Friday, March 20, 2015

The Anesthesia Standby

A gastroenterologist I was working with the other day asked me about Sedasys, the self administering propofol infusion pump. I told him that very few places have been using it even though it's been on the market for awhile. It doesn't provide very much sedation as the patient has to be alert enough to respond to the machine before it will continue the infusion. And when, not if, a patient goes into respiratory distress, who's going to be responsible for the airway. The GI doc?

He replied that since there are anesthesiologists working in other rooms at the surgery center, there will always be one around as a standby for an airway emergency. After all, no anesthesiologist will cruelly let a patient die if there is something he can do to prevent it, right? That would be completely unethical as a physician and against the principles of the Hippocratic Oath.
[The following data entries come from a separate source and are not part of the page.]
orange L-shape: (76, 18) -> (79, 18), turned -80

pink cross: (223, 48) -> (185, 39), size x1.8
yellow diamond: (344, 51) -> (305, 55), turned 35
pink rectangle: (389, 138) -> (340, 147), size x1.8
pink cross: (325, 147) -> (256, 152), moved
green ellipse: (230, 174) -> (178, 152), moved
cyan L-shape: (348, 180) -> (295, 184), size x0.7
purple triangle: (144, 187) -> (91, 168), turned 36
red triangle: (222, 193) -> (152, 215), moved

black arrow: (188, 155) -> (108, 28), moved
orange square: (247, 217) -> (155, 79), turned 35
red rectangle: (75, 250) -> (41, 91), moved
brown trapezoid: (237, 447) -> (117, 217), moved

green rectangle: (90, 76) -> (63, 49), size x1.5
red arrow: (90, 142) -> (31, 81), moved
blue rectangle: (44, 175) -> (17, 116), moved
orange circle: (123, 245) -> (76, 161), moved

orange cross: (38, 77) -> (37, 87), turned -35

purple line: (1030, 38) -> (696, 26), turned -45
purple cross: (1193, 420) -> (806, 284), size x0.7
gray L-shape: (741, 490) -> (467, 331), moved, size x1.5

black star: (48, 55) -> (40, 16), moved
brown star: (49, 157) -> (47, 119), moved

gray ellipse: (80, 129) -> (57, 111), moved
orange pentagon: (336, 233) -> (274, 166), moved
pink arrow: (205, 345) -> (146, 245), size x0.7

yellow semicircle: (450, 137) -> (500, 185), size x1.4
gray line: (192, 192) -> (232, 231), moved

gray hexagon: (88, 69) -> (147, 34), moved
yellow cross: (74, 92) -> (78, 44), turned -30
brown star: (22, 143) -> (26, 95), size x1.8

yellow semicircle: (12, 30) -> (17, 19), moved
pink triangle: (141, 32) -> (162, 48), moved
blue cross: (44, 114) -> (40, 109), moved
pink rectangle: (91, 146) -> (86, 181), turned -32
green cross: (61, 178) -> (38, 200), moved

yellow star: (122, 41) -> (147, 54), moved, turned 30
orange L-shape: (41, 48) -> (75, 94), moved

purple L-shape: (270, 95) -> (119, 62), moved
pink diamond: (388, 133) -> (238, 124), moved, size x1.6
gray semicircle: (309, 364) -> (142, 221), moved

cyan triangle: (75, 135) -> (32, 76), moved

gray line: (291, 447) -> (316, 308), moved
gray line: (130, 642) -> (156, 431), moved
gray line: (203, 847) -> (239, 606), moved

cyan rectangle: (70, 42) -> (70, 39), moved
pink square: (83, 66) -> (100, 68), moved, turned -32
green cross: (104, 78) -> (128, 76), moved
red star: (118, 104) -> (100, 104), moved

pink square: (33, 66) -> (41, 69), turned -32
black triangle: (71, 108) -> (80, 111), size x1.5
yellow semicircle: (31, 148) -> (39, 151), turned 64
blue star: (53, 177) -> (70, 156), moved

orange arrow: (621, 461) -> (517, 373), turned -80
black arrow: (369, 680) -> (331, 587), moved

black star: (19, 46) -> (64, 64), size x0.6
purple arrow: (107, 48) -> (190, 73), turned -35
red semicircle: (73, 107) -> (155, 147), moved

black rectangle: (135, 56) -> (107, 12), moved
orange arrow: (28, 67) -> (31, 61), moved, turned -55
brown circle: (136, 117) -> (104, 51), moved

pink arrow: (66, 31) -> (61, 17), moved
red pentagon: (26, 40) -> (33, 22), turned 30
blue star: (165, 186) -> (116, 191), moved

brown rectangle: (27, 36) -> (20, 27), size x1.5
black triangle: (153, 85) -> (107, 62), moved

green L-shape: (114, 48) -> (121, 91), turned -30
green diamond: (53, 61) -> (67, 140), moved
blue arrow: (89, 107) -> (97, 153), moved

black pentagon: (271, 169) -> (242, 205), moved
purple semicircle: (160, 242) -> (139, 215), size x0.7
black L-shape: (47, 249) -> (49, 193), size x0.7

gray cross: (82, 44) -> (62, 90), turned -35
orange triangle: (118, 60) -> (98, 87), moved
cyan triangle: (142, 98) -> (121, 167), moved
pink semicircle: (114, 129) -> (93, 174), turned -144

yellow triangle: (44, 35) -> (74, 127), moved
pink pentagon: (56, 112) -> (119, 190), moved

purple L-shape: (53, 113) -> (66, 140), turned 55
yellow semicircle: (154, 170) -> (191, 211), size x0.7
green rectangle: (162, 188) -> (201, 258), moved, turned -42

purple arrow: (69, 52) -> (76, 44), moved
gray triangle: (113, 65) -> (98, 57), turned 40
I was livid with anger. I just wanted to sock him in the jaw but that would be breaking my Hippocratic Oath. This guy was taking advantage of anesthesiologists to further his money grubbing career. Unfortunately, he's not the only one.

Our Cardiology department is notorious for using anesthesiologists only when they need somebody to save their butts. Too many times they decide they can't wait for an anesthesiologist to help sedate a very sick patient before starting their cardiac cath. Then halfway through the procedure, as they somehow start dissecting the left main coronary artery, we will get an emergency call for an anesthesiologist to come stat to the Cath Lab to intubate and resuscitate the patient. They know they can get away with this behavior because we oblige them time and time again.

Another recurring issue is the cardiologist who is too impatient for an anesthesiologist to become available so he can put in a pacemaker that was not originally on the surgery schedule. Even though he may be 45 minutes late on all his cases, if an anesthesiologist isn't ready when he is, he will take the patient into the room himself and start sedating with Versed and Fentanyl. When he starts digging into the left pectoralis to form the pocket, the patient becomes difficult to control because he's not alert but still not adequately sedated. Then the call goes out to get an anesthesiologist ASAP.

When I'm faced with a situation like that, I am always tempted to turn around and walk out. I have never met this patient before. The patient is already sedated and it will be impossible for me to get an adequate consent for me to give anesthesia. That's practically assault in the eyes of the law. Plus this is not an emergency procedure that I can attribute for lack of a consent. But my professional side eventually takes over and I help the cardiologist finish his case. Why? Because it would do nobody any good for the patient to not have his pacemaker put in. He could hurt himself by squirming around on the OR table and his pacemaker might not be positioned properly. Sigh.

It's infuriating that other doctors prey on the good intentions of anesthesiologists to further their own agendas. We are physicians too. We deserve the same considerations for establishing a proper doctor-patient relationship as other physicians. I will gladly do my share to help a patient who is truly in dire straits. But if the problem is created by another doctor who knows beforehand that there's a high likelihood that he may need the services of an anesthesiologist during a procedure and doesn't request one before the start of a case, what are my obligations to help him out? Sadly, I just bite my tongue and assist anyway I can until the patient is safely in the recovery room. Because as an anesthesiologist I will never abandon a patient to heartless doctors.


  1. Damn, dude. I would've wanted to punch him in the mouth too! Seriously, what's up with these lame ass doctors treating us anesthesiologists this way? Yet sadly, I know of several doctors exactly like this too. I'm sure we're not the only ones either. I'm sure other anesthesiologists have had the same or similar experiences with other physicians.

    In a way, our colleague doctors are worse than CRNAs. CRNAs might not call us until the last minute, but that's usually due to ignorance, or perhaps because they have been brainwashed by the AANA to not heed our directions. However, our colleagues do this knowing full well how it all works, including what the consequences could be, and thus they can't blame ignorance or somehow being brainwashed.

    If we weren't so "heartless," then I'd almost want to let the doctor (e.g. gastroenterologist, cardiologist) live with the consequences of their actions or inactions (e.g. patient dies). But that'd be unfair to the patient. It's infuriating, but I don't know what we can realistically do, short of becoming a-holes like these doctors.

  2. People don't change. It is not hyperbole to state that the evil among us count on the good among us to do good. Sadly, we can count on them to do evil. Is it rash to call it evil? What if an anesthesiologist is truly unavailable when a crisis erupts? Or anesthesiologists do the moral and legal calculus you yourself do, and decide NOT to intervene when they are confronted with an unknown patient? Do we need a patient to die on the table to demonstrate that a preop anesthesia consult is "worth it?"
    From another angle, anesthesiologists shouldn't cynically be viewed as "good Samaritans" in the operating room. What if a surgeon doing a tummy tuck ran into trouble and needed a cardiac surgeon on the spot, all the while knowing that a preop eval showed that the patient needed a cardiac intervention first? How would THAT conversation go? We are all professionals deserving of respect.